Music files, just like files on your computer, can come in all sorts of formats. This includes mp3, aac, ogg, flac, etc. formats. The format of a file is indicated by the last 3 or 4 letters of the file name, after the period. And so the music file Take Back the Night.mp3 is an mp3 file (that is, the song encoded using the MP3 format); Take Back the Night.aac is the same song but encoded in the aac format. You can see the file name, including the file type, using your computer’s browser, or by right-clicking on the file name with your computer and then selecting Properties.
The Clip, like most players, does not play every possible type of file, although it does play many different types, including mp3, ogg, flac, wma, and wav format files. You need to check your music files, in your computer’s browser or otherwise, to see if they are of a format type supported by the Clip.

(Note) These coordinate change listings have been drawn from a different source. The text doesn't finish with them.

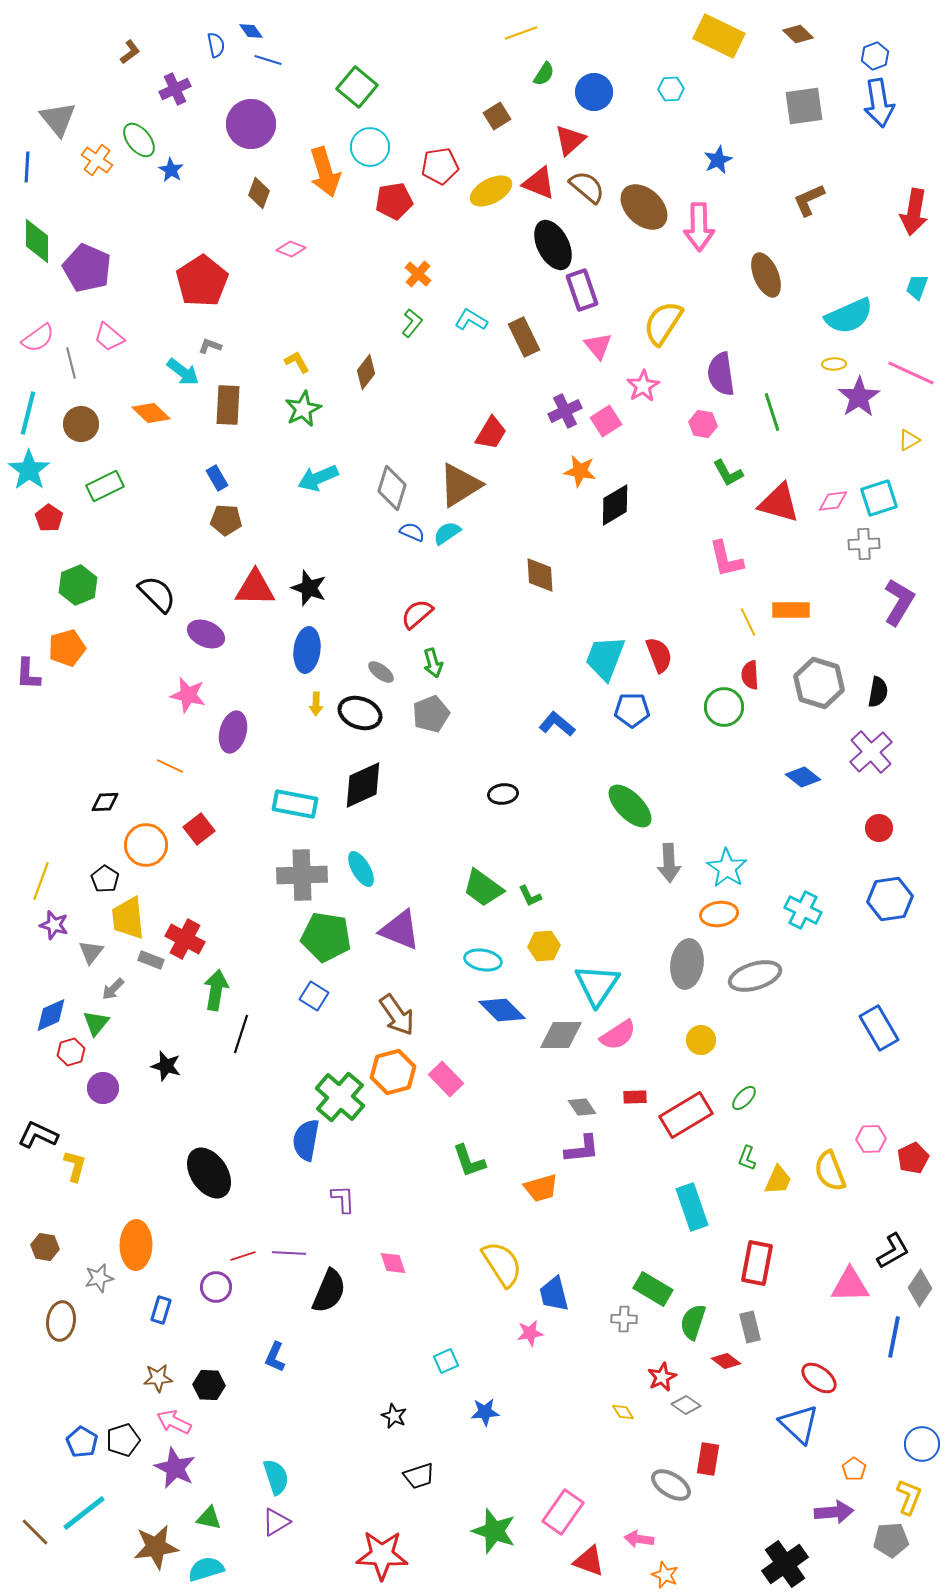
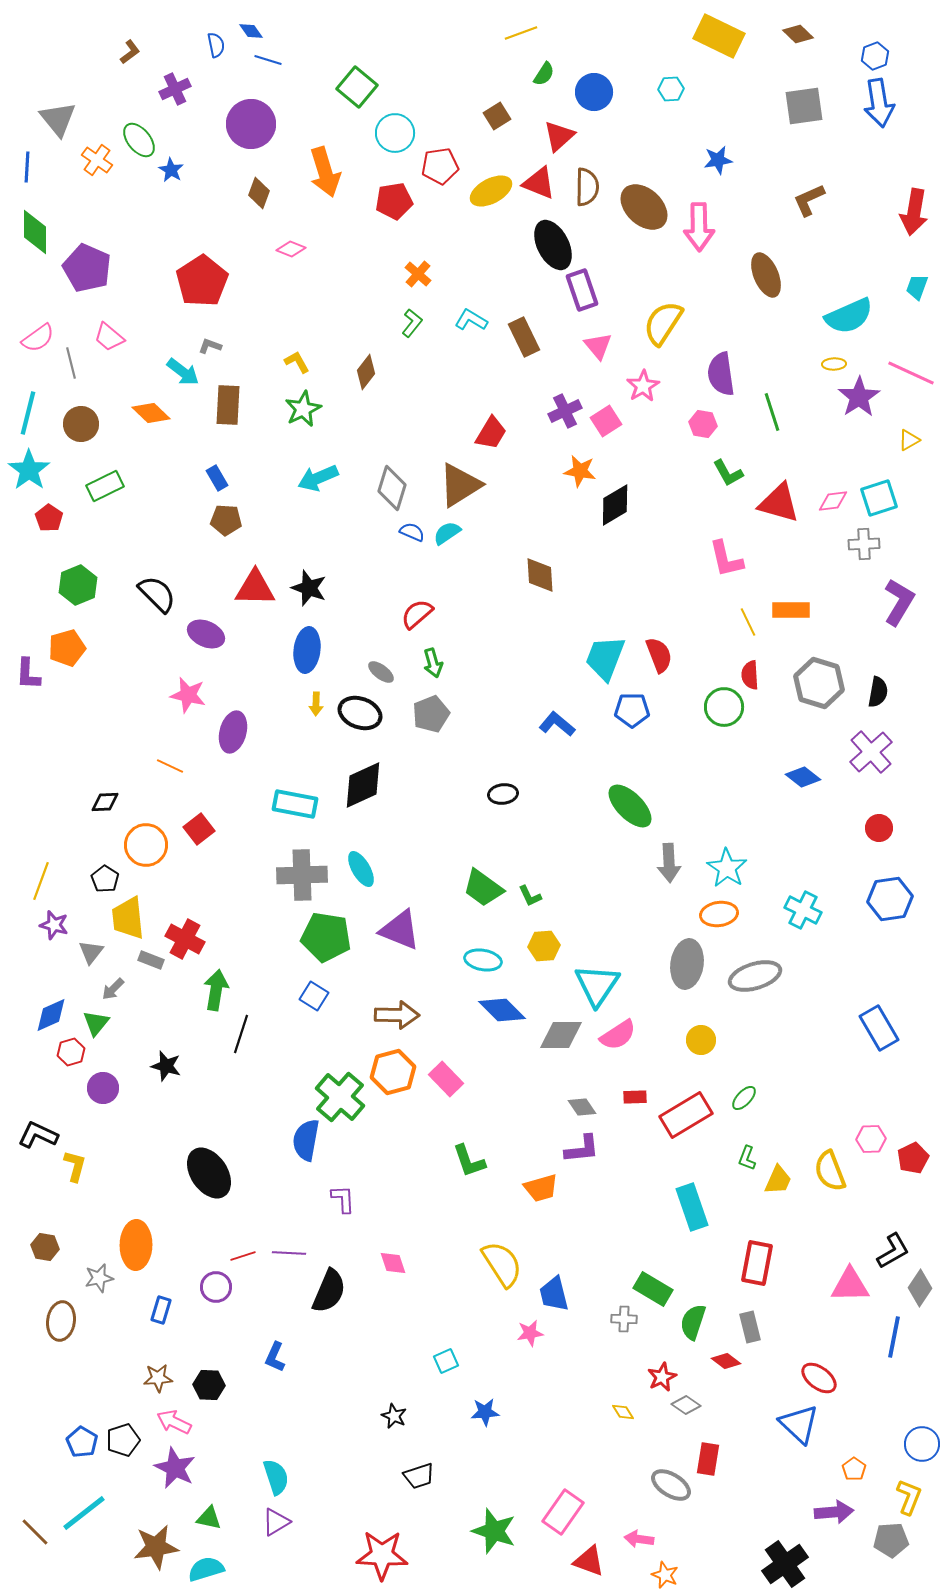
red triangle at (570, 140): moved 11 px left, 4 px up
cyan circle at (370, 147): moved 25 px right, 14 px up
blue star at (718, 160): rotated 16 degrees clockwise
brown semicircle at (587, 187): rotated 51 degrees clockwise
green diamond at (37, 241): moved 2 px left, 9 px up
brown arrow at (397, 1015): rotated 54 degrees counterclockwise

As noted earlier, the Clip does not support aac format files, the format that Apple defaults to. It is possible that, in “ripping” his CDs into music files to play on his iPod, your son ripped the songs into the aac format. If that is the case, the songs will not play on your Clip.
In that case, you could: re-rip the music from the original CDs, into a file format the Clip recognizes (the MP3 format is the most universal). Or, you could convert the aac files into a format recognized by the Clip. Of the 2 choices, the first is preferable, as, when you convert music from one format to another, you “lose” bits of data and the sound integrity goes down.
I hope this helps.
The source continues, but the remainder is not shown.